*** Begin section ***

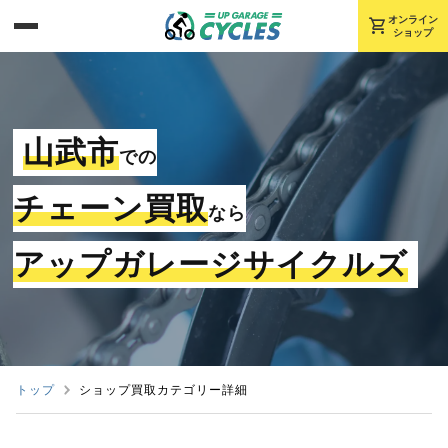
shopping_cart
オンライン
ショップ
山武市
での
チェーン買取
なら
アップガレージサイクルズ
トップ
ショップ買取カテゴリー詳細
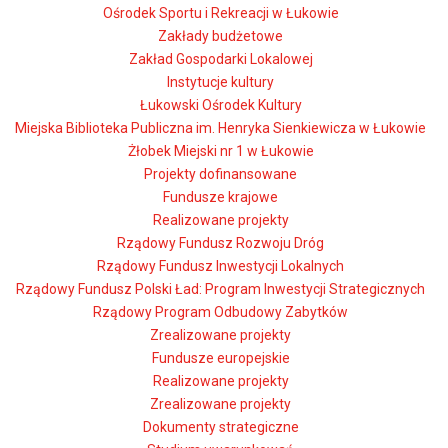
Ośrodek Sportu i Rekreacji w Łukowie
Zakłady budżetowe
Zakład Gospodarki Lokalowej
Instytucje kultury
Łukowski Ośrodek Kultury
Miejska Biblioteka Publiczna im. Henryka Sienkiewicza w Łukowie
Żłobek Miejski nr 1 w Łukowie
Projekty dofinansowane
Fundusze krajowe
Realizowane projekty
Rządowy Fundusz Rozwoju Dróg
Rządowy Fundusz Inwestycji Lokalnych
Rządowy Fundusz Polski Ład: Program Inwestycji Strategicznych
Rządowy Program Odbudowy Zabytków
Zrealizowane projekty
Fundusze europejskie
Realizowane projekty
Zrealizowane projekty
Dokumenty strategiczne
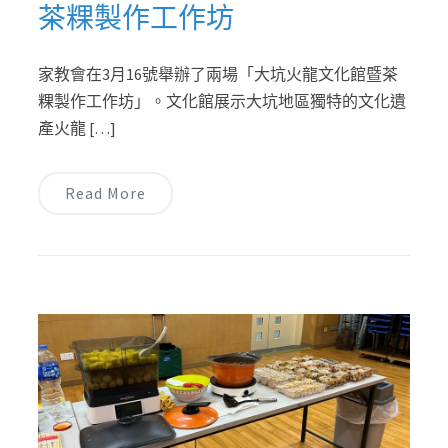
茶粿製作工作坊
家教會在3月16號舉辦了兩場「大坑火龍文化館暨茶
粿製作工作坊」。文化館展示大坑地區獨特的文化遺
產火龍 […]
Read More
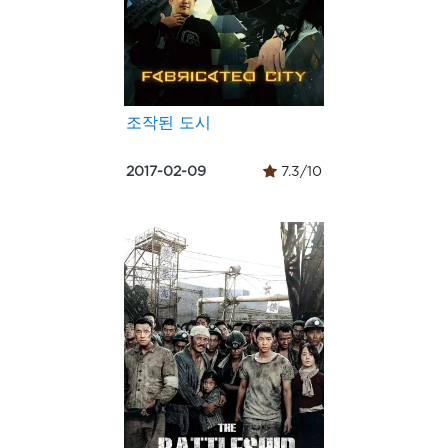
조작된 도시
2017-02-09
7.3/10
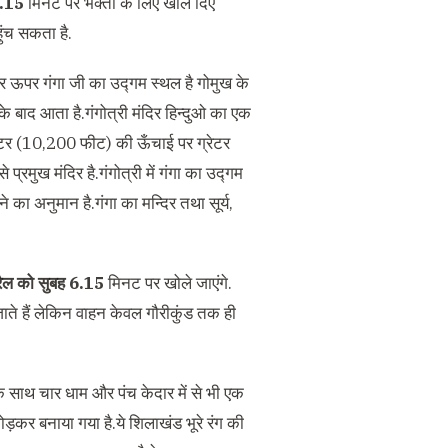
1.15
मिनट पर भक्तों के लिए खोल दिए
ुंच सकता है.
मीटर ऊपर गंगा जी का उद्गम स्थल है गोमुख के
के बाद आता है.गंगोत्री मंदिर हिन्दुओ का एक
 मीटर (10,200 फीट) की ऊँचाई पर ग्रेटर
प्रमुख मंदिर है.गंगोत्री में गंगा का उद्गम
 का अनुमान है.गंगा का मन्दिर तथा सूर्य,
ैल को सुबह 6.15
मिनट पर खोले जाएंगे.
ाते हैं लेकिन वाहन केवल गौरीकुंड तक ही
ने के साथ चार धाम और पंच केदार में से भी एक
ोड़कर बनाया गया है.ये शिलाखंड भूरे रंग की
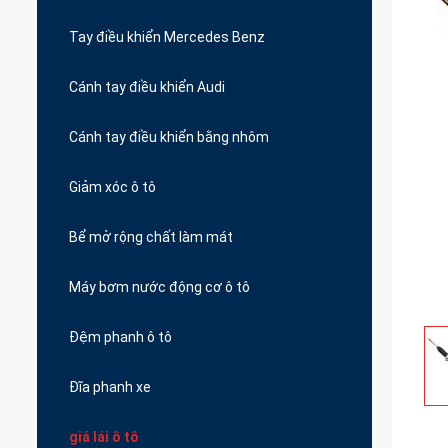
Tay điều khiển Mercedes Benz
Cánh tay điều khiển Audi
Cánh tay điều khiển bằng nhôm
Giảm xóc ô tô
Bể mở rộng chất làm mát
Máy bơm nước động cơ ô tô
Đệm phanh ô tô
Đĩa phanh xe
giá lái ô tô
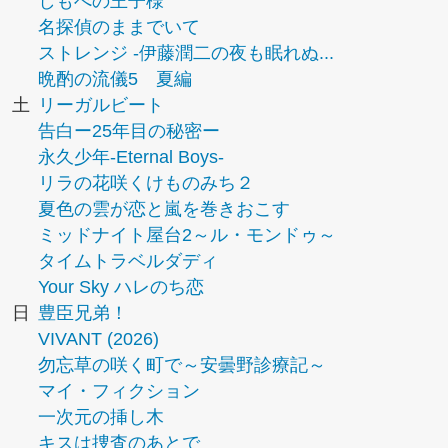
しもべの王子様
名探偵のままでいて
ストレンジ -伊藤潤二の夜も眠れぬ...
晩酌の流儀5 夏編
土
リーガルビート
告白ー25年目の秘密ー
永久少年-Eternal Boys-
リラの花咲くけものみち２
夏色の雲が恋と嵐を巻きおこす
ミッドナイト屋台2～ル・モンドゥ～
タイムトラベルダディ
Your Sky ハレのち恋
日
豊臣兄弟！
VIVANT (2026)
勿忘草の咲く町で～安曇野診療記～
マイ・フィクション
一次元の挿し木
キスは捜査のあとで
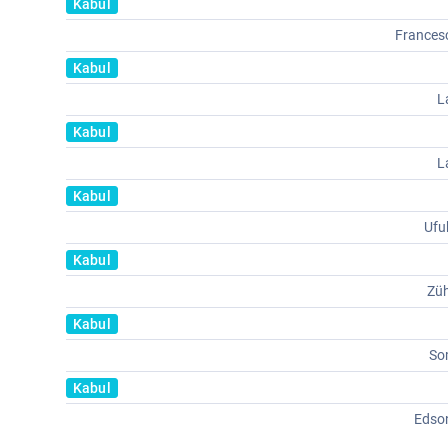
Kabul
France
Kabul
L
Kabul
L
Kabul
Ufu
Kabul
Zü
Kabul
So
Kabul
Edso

*** End section ***
*** Begin section ***

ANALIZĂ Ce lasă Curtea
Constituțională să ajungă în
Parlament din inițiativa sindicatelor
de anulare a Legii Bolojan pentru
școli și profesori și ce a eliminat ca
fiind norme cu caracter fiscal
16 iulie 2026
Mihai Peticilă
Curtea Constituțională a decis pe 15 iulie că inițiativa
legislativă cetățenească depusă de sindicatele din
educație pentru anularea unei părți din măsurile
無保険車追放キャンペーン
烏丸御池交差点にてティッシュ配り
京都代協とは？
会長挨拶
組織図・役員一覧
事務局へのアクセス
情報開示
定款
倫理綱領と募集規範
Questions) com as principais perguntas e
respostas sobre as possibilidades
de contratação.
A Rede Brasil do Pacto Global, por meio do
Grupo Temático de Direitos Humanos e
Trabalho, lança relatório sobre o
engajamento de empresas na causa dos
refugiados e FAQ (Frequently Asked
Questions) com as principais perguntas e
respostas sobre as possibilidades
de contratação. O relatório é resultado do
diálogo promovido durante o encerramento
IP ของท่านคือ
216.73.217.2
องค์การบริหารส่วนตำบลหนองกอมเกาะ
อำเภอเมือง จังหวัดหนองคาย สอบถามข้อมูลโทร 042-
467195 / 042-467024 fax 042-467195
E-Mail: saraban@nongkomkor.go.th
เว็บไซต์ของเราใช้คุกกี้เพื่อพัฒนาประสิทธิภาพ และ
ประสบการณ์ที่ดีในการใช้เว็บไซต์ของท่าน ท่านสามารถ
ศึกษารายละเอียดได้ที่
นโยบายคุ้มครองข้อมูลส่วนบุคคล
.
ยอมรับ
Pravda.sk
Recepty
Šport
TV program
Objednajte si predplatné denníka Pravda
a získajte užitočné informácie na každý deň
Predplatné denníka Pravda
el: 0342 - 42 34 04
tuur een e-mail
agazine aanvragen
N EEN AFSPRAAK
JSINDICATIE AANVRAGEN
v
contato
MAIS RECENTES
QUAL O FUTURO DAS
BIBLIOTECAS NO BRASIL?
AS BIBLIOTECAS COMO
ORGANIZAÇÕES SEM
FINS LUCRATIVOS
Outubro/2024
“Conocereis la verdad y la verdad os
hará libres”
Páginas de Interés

*** End section ***

■ Work to complete
When the word "Cánh" turns up on a line of the material above, copy that line.

■ Written solution
Cánh tay điều khiển Audi
Cánh tay điều khiển bằng nhôm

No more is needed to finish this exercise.